TASK OBJECTIVE -> Those lines of the records that contain "ყველაზე" are to be located and copied.

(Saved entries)
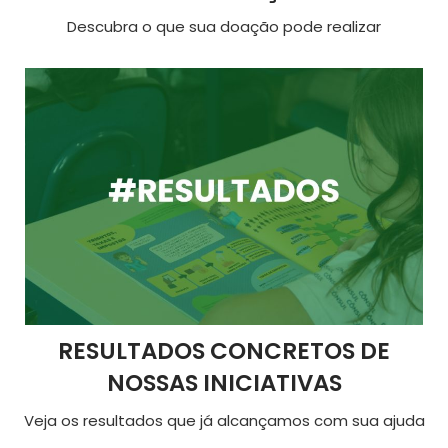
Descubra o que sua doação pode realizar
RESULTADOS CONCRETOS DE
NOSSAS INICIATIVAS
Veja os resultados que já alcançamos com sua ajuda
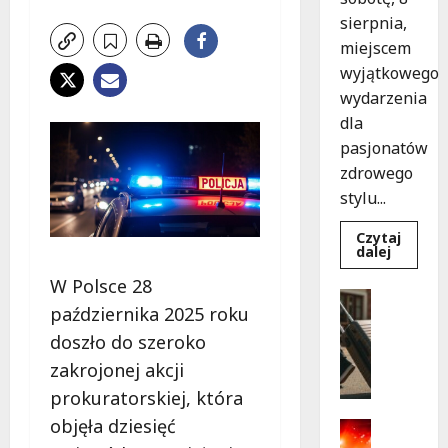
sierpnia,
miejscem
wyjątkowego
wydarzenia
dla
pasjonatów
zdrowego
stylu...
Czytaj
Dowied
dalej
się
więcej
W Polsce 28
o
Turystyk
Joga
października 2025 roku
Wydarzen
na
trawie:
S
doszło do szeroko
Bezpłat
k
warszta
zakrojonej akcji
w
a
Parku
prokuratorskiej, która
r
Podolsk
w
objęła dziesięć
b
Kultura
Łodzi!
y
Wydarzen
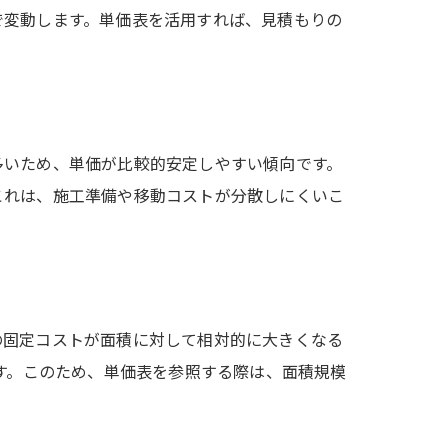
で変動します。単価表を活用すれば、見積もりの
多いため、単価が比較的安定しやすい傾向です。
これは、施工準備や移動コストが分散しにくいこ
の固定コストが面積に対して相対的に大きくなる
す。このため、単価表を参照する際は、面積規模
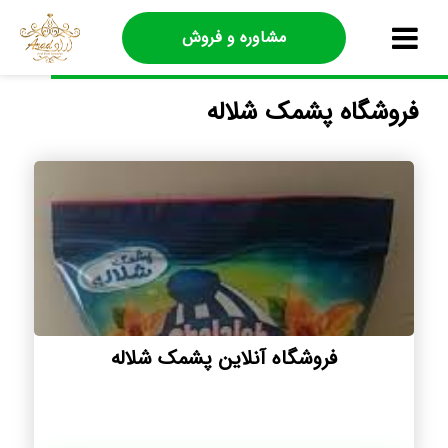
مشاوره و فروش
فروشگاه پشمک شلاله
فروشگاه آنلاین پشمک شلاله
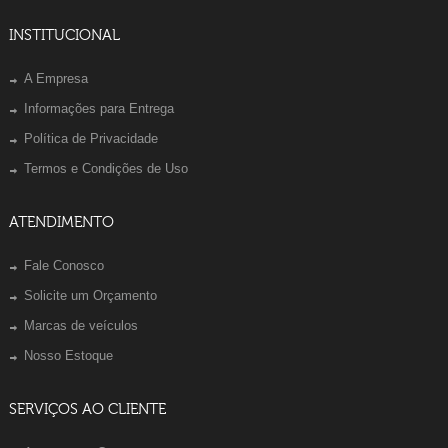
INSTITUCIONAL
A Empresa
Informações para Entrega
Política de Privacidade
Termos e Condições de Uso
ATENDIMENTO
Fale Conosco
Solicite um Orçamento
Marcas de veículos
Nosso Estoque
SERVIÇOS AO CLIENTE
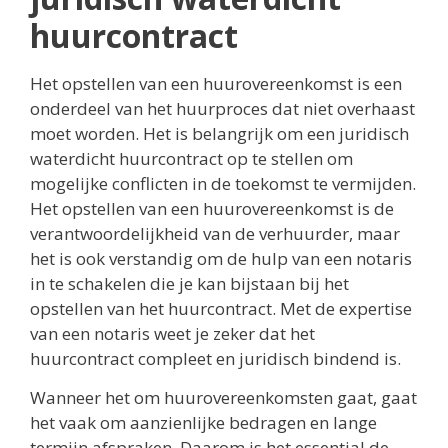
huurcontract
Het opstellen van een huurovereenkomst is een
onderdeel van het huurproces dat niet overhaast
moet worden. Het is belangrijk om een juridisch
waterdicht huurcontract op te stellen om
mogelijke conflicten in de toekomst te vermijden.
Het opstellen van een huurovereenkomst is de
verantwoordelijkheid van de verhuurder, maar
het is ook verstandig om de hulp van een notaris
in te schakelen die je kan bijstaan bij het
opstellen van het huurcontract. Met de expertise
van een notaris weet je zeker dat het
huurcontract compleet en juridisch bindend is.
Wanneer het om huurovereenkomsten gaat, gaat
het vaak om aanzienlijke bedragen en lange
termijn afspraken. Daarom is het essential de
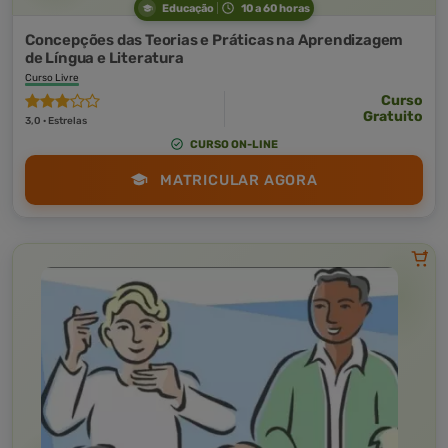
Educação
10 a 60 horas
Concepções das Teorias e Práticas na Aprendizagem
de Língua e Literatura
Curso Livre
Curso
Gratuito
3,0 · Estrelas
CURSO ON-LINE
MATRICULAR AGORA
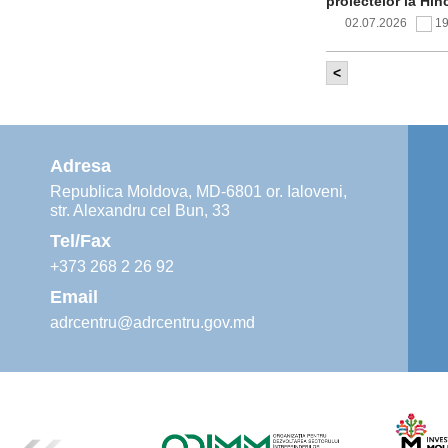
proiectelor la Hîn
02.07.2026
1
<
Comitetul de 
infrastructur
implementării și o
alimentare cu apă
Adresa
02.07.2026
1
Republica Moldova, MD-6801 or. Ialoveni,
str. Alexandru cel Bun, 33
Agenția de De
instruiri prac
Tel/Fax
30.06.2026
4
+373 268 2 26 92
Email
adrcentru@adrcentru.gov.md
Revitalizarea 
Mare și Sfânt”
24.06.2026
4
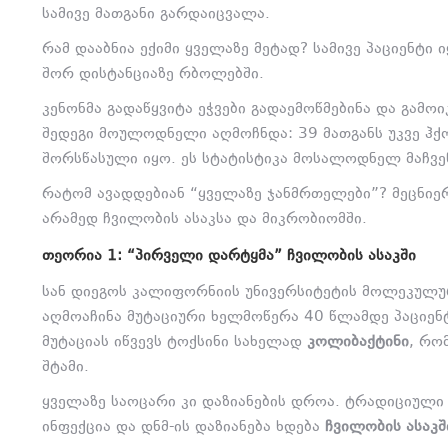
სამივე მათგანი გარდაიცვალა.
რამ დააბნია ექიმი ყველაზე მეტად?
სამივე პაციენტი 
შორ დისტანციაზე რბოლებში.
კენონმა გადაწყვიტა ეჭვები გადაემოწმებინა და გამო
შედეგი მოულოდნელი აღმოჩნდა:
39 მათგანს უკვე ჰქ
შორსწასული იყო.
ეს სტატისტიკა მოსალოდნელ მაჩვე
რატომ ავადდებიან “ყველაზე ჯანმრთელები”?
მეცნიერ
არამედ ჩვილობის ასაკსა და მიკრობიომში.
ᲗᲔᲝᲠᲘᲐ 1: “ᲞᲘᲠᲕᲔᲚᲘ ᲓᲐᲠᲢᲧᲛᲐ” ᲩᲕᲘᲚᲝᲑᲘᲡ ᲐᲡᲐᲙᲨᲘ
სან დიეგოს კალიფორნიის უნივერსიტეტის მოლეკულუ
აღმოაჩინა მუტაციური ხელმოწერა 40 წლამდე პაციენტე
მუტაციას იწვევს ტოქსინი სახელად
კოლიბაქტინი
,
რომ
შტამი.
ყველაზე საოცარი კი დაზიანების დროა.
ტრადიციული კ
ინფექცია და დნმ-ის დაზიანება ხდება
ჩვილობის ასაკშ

...

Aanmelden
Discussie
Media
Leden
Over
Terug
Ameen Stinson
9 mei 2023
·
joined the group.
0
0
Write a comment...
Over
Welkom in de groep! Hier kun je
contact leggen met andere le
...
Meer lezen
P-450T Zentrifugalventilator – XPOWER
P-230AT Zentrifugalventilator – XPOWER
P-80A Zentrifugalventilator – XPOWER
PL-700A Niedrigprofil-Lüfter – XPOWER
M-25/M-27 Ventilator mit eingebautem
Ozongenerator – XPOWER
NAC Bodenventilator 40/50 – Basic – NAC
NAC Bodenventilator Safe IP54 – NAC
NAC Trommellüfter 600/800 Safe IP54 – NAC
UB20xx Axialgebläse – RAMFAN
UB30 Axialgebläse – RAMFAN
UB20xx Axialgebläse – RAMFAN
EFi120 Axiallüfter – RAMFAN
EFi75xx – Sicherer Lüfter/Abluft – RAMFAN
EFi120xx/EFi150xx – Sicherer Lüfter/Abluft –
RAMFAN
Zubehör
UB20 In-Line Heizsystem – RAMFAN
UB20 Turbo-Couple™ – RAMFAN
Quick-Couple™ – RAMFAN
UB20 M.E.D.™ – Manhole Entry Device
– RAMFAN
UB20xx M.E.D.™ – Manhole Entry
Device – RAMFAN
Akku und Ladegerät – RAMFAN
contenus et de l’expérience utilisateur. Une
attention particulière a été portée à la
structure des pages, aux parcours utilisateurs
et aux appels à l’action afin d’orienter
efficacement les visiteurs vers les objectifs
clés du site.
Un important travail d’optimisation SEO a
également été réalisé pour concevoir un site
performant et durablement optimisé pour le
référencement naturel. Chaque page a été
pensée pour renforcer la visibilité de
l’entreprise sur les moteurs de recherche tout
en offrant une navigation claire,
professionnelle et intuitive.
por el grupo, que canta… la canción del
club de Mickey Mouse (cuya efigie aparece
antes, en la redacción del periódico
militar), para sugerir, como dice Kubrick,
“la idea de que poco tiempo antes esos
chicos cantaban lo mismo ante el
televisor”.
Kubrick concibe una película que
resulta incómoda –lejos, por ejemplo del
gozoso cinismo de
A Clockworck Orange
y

==

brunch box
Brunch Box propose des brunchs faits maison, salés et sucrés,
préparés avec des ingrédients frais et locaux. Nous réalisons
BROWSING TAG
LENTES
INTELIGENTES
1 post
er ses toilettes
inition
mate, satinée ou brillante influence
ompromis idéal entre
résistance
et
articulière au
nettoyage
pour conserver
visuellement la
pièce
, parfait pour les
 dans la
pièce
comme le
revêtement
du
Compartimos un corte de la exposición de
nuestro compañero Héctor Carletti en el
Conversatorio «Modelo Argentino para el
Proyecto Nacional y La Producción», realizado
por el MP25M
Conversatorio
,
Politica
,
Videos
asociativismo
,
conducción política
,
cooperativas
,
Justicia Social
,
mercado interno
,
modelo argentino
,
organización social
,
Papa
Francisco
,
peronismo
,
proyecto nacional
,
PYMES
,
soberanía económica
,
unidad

ANSWER SPACE ->
რამ დააბნია ექიმი ყველაზე მეტად?
რატომ ავადდებიან “ყველაზე ჯანმრთელები”?
ყველაზე საოცარი კი დაზიანების დროა.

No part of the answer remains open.